Constable could face suspended license


A recommendation was made by the executive director of the Texas Commission on Law Enforcement regarding the possible license suspension of suspended Smith County Precinct 1 Constable Henry Phillip Jackson.

According to a petition filed in May, TCOLE executive director Kim Vickers recommended a 10-year suspension of Jackson’s peace officer’s license.

First elected to the Precinct 1 position in Smith County in 1999, Jackson began serving a six-month sentence in federal prison at the Seagoville Unit near Dallas in October 2017 after pleading guilty to four counts of willfully failing to pay his federal income taxes in September of the same year.
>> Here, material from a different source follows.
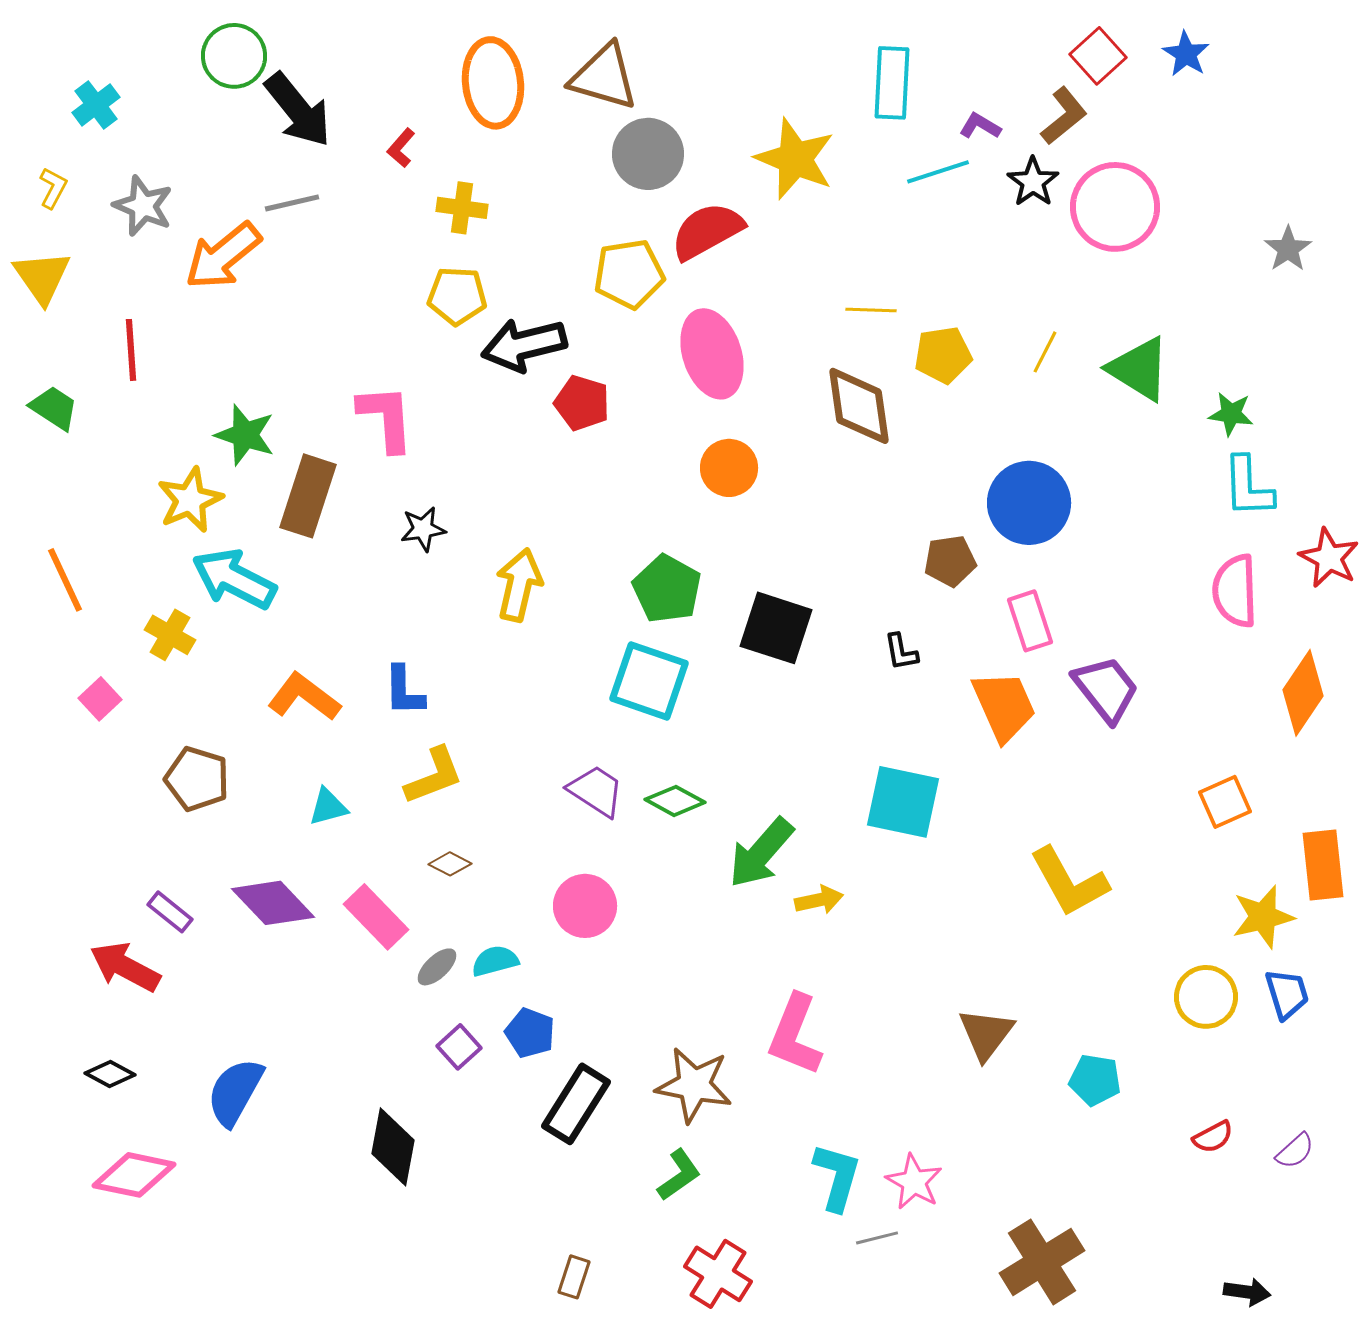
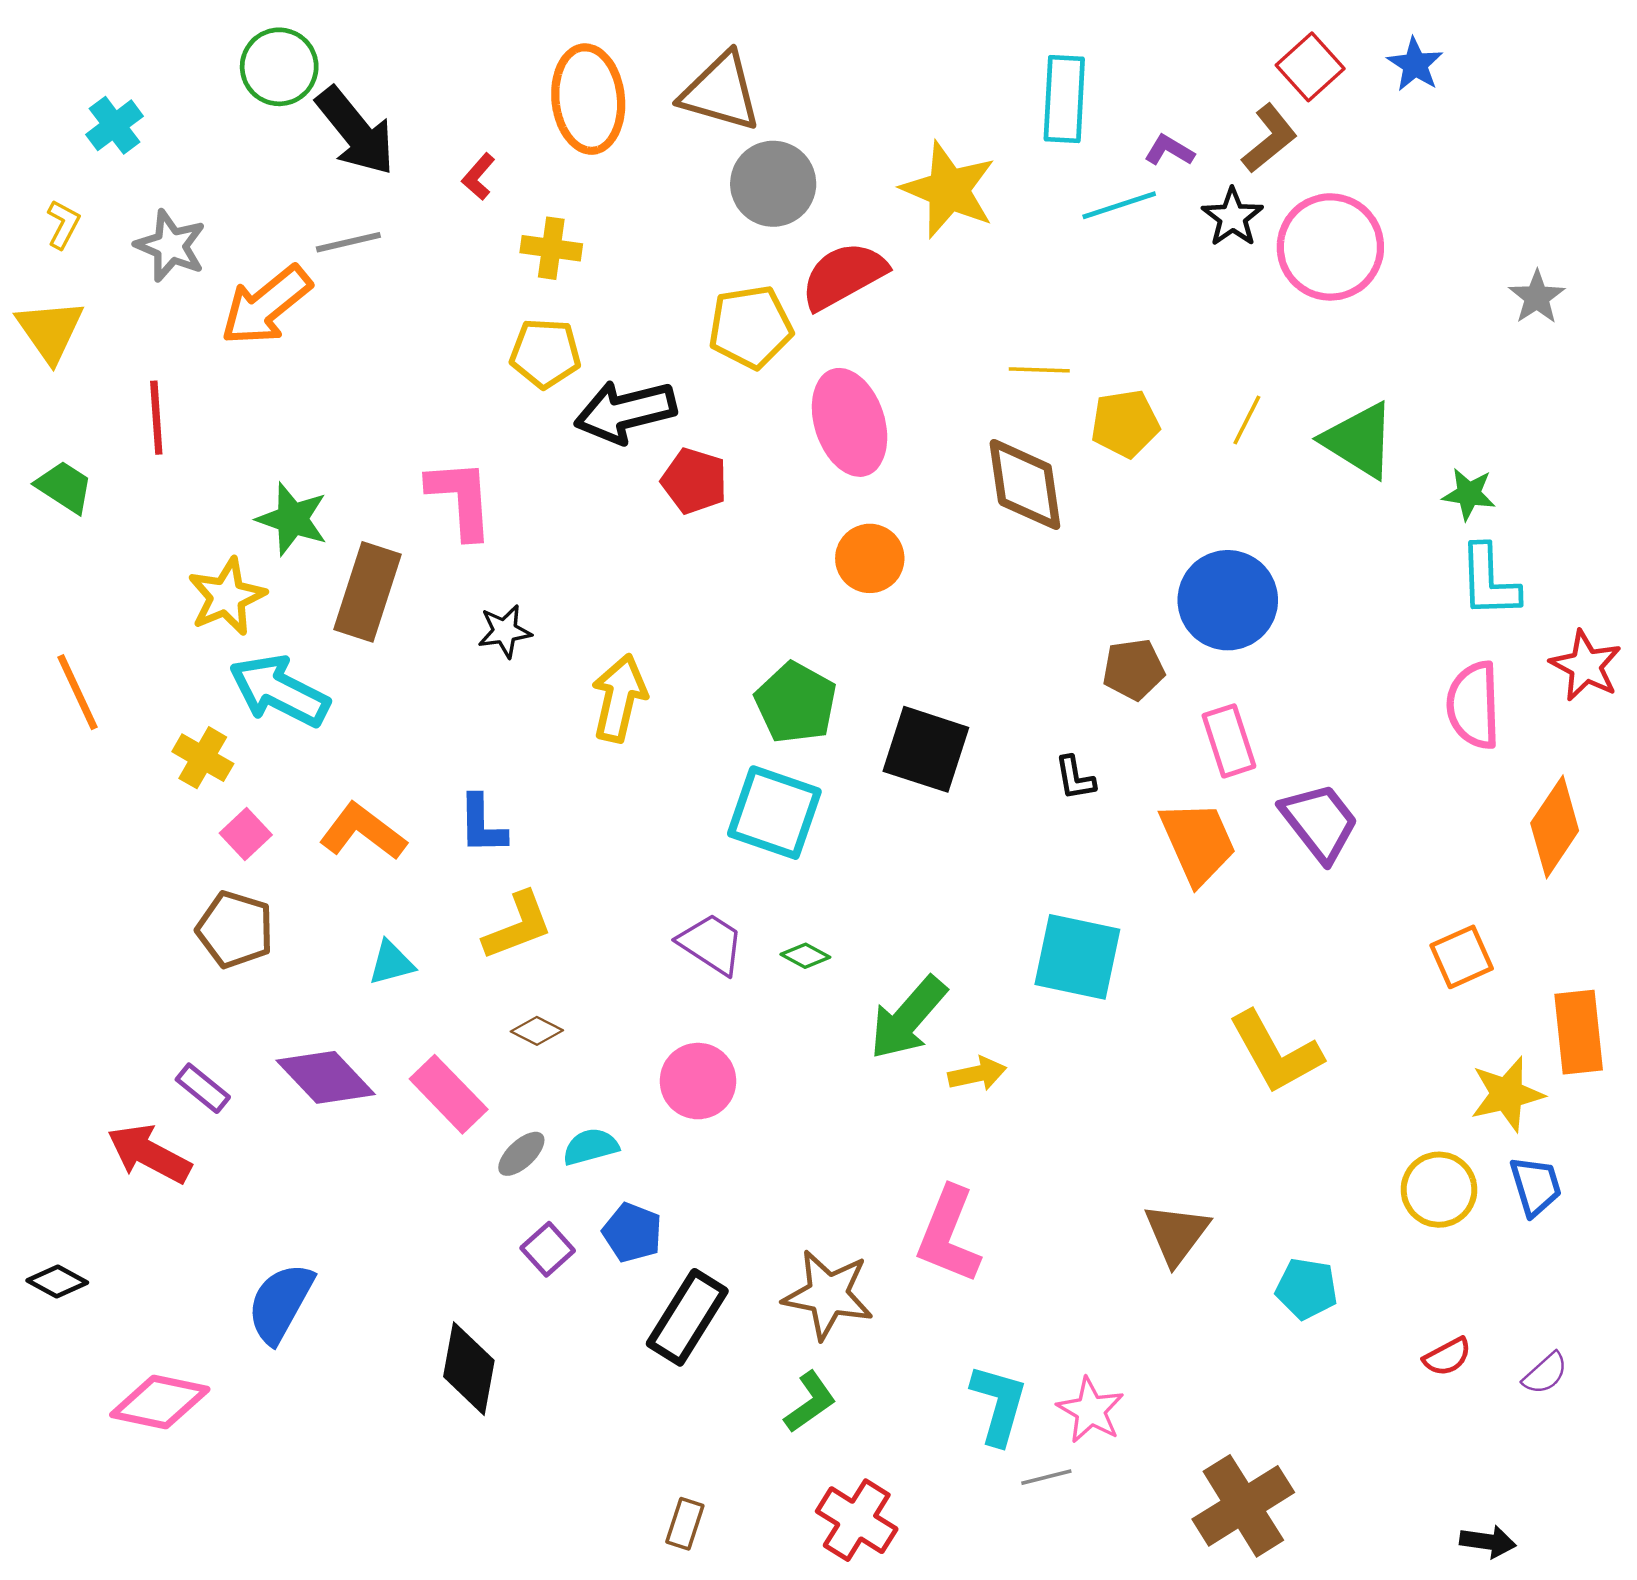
pink square: (100, 699) -> (246, 834), moved
green diamond: (675, 801) -> (805, 956), size x0.7
black diamond: (110, 1074) -> (57, 1281), moved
Jackson was also sentenced to a year of probation in the case.

He was released from the Seagoville Unit in April and placed in a halfway house and into a residential re-entry program until the end of his original sentence, which expired Wednesday, April 25.

Jackson entered a guilty plea to the charges in May 2017, as he was presented with the information and decided to plead guilty rather than having the case brought before a Grand Jury.

He was handed down the six-month federal prison sentence during a sentencing hearing in front of Magistrate Judge K. Nicole Mitchell in the United States District Court for the Eastern District of Texas.

Along with his wife, Jackson failed to pay federal taxes in a three-year span from 2010 to 2013 totaling $157,489 before additional fines and penalties. Jackson has since filed the federal tax returns for those years and now owes over $160,000 in back taxes.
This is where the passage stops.